Let $H$ be a Gaussian Hilbert space spanned by a standard Brownian motion $\{B_t\}_{t\geq 0}$, and let the isometry $I:L^2([0,\infty))\to H$ be the Ito integral.
The author of my textbook states that since $I$ is an isometry then $I^{\odot n}$ is an isometry from $L^2([0,\infty))^{\odot n}$ onto $H^{\odot n}$.

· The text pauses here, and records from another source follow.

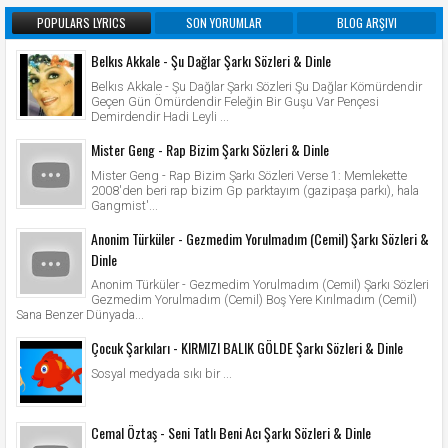
POPULARS LYRICS
SON YORUMLAR
BLOG ARŞIVI
Belkıs Akkale - Şu Dağlar Şarkı Sözleri & Dinle
Belkıs Akkale - Şu Dağlar Şarkı Sözleri Şu Dağlar Kömürdendir
Geçen Gün Ömürdendir Feleğin Bir Guşu Var Pençesi
Demirdendir Hadi Leyli ...
Mister Geng - Rap Bizim Şarkı Sözleri & Dinle
Mister Geng - Rap Bizim Şarkı Sözleri Verse 1: Memlekette
2008'den beri rap bizim Gp parktayım (gazipaşa parkı), hala
Gangmist'...
Anonim Türküler - Gezmedim Yorulmadım (Cemil) Şarkı Sözleri &
Dinle
Anonim Türküler - Gezmedim Yorulmadım (Cemil) Şarkı Sözleri
Gezmedim Yorulmadım (Cemil) Boş Yere Kırılmadım (Cemil)
Sana Benzer Dünyada...
Çocuk Şarkıları - KIRMIZI BALIK GÖLDE Şarkı Sözleri & Dinle
Sosyal medyada sıkı bir ...
Cemal Öztaş - Seni Tatlı Beni Acı Şarkı Sözleri & Dinle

Then $L^2([0,\infty))^{\odot n}$ can be identify with the space $L^2(D_n)$ where
$$D_n:=\{(t_1,\cdots,t_n):0<t_1<\cdots<t_n<\infty\}.$$
Furthermore the symmetric tensor product space $H^{\odot n}$ is isometric to the $n$th Wiener chaos $H^{:n:}$.
Then combining these identifications the author states that there exists an isometry
$$I_n:L^2(D_n)\to H^{:n:}$$ such that
$$I_n(f_1\odot\cdots \odot f_n)=:I(f_1)\cdots I(f_n):$$
What I don't really understand is the following:
- Is $I^{\odot n}(f_1\odot \cdots \odot f_n)=I(f_1)\odot \cdots\odot I(f_n)$?
Yes, you have that $$I^{\odot n}(f_1 \odot \dots \odot f_n) = I(f_1) \odot \dots \odot I(f_n)$$ In fact, this is essentially the definition of $I^{\odot n}$.